Your assignment –
Every record below should be retyped exactly, and no picture should appear in the copy.

___

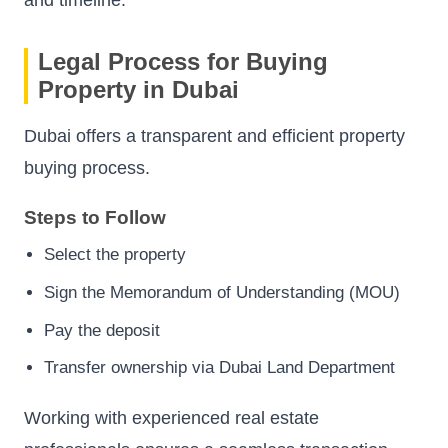
Legal Process for Buying
Property in Dubai
Dubai offers a transparent and efficient property
buying process.
Steps to Follow
Select the property
Sign the Memorandum of Understanding (MOU)
Pay the deposit
Transfer ownership via Dubai Land Department
Working with experienced real estate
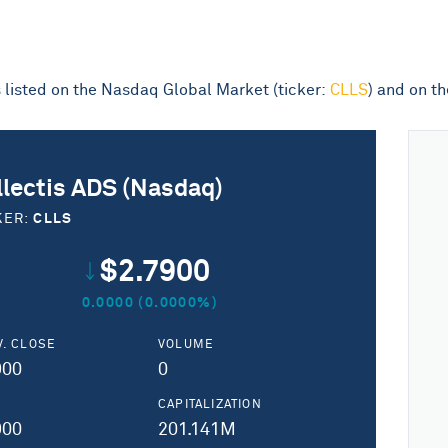
is listed on the Nasdaq Global Market (ticker:
CLLS
) and on t
llectis ADS (Nasdaq)
CLLS
KER:
$2.7900
0.0000 (0.0000%)
V. CLOSE
VOLUME
900
0
H
CAPITALIZATION
900
201.141M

___

Exercise answer –
Legal Process for Buying
Property in Dubai
Dubai offers a transparent and efficient property
buying process.
Steps to Follow
Select the property
Sign the Memorandum of Understanding (MOU)
Pay the deposit
Transfer ownership via Dubai Land Department
Working with experienced real estate
is listed on the Nasdaq Global Market (ticker:
CLLS
) and on t
llectis ADS (Nasdaq)
CLLS
KER:
$2.7900
0.0000 (0.0000%)
V. CLOSE
VOLUME
900
0
H
CAPITALIZATION
900
201.141M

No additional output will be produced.